▶ _Instructions to follow_
Work out the count of lines in the entries below that include "target", and write only that count.

▶ _Extracted records_
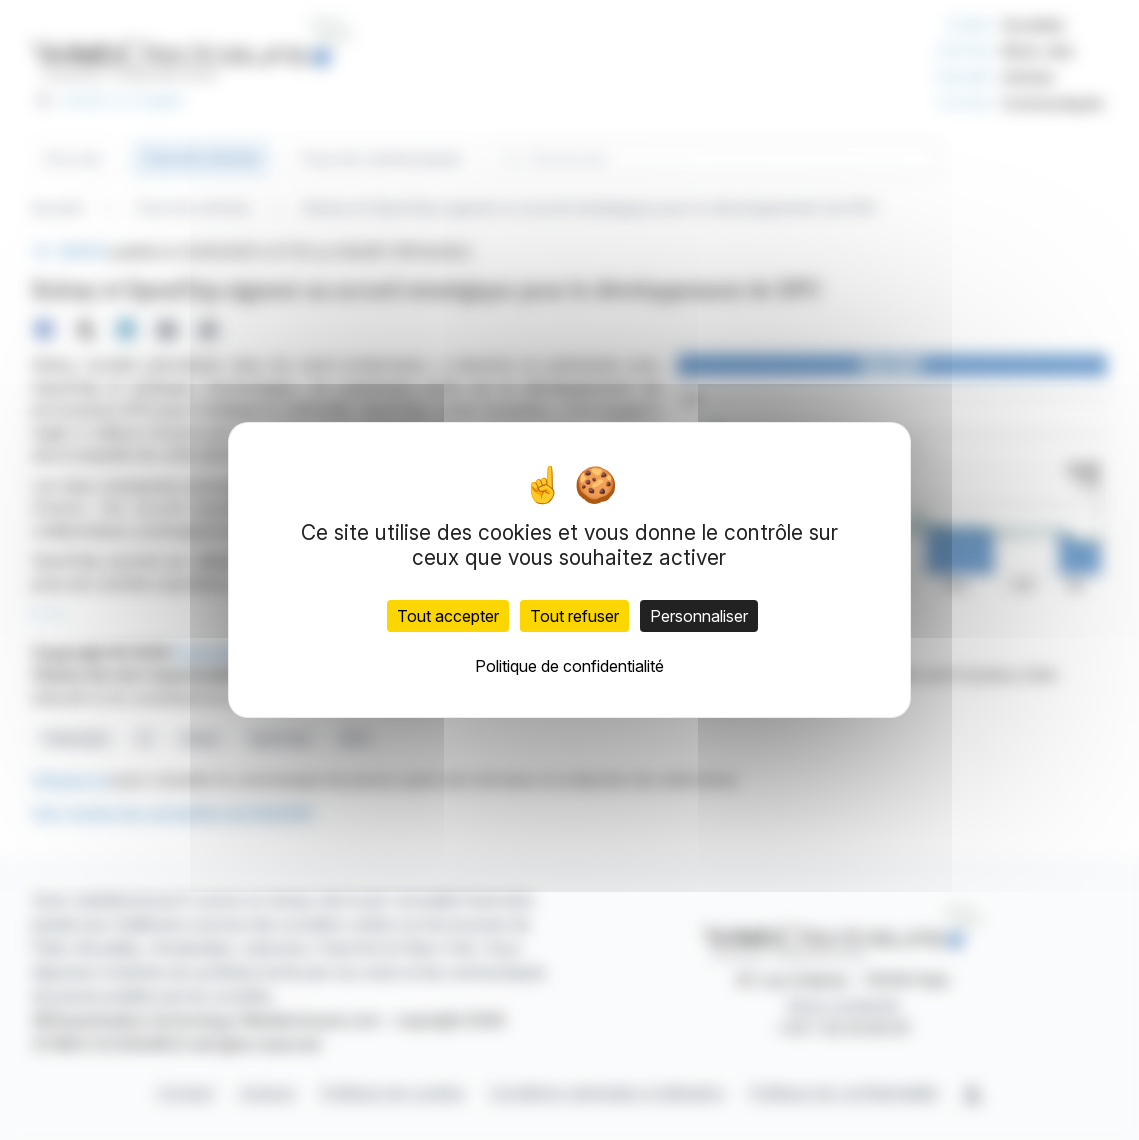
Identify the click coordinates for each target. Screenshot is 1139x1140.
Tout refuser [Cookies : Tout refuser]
==
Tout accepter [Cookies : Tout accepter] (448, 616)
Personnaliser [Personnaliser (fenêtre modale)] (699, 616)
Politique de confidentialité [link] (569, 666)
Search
==
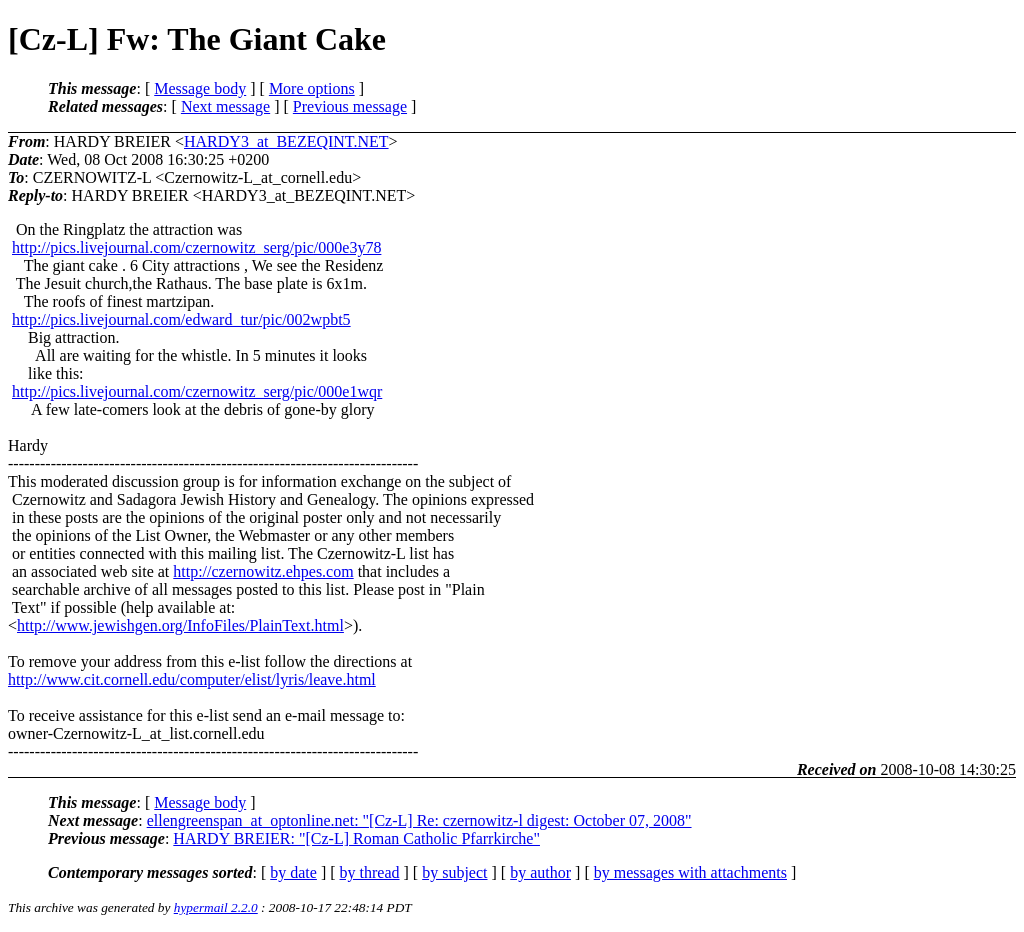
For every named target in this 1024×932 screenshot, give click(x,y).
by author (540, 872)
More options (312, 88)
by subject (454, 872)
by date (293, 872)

▶ _Task solution_
2